Cathay Pacific has reported soaring air cargo tonnage carried in February and expects a solid March throughput, driven by steadily strengthening global air cargo markets.

The positive February data comes after the Hong Kong-based carrier reported its worst annual result since 2008 as industry fundamentals of overcapacity, weak demand, and intense regional competition turned a $772 million 2015 profit into a $72 million 2016 loss.

Cathay Pacific and regional carrier Cathay Dragon carried 137,674 tonnes of cargo and mail in February, an increase of 17.4 percent compared with the same month in 2016. In the first two months of 2017, the tonnage carried has risen by 9 percent against an increase in capacity of under 1 percent.
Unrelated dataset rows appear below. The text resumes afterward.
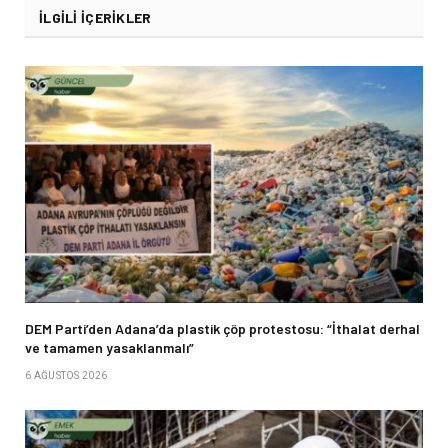
İLGILI İÇERIKLER
DEM Parti’den Adana’da plastik çöp protestosu: “İthalat derhal
ve tamamen yasaklanmalı”
6 AĞUSTOS 2026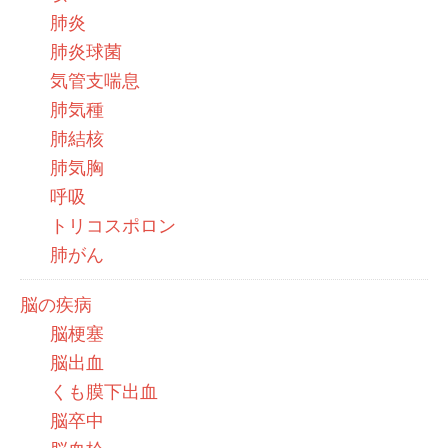
肺炎
肺炎球菌
気管支喘息
肺気種
肺結核
肺気胸
呼吸
トリコスポロン
肺がん
脳の疾病
脳梗塞
脳出血
くも膜下出血
脳卒中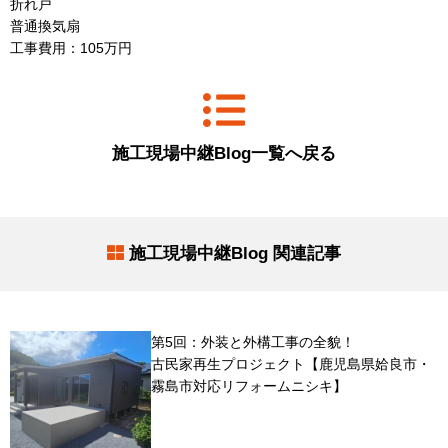
折れ戸
普通換気扇
工事費用：105万円
施工現場中継Blog一覧へ戻る
施工現場中継Blog 関連記事
第5回：外装と外構工事の全貌！
古民家再生プロジェクト【鹿児島県姶良市・
霧島市対応リフォームニシキ】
The cargo and mail load factor rose by 6.2 percentage points to 64.2 percent in February. Capacity, measured in available cargo-mail tonne kilometres, was up by 1.2 percent, and cargo and mail revenue tonne kilometres, known as RTKs, increased by 1 percent.

Mark Sutch, Cathay Pacific general manager of cargo sales and marketing, said as expected, the first half of February saw volumes significantly affected by the Lunar New Year holiday.

“However, trade in the region was quick to rebound from the middle of the month, which was soon followed by a pick-up in long-haul trade, leading to a full recovery by month-end,” he said in a statement.

“It was encouraging to see that inbound loads from North America and Europe held up throughout — albeit on a reduced operating capacity. Taking into account the changes in the Chinese New Year holiday period this year [the Lunar New Year arrived early], we managed solid tonnage growth, a reflection of the overall strengthening of global air cargo demand.”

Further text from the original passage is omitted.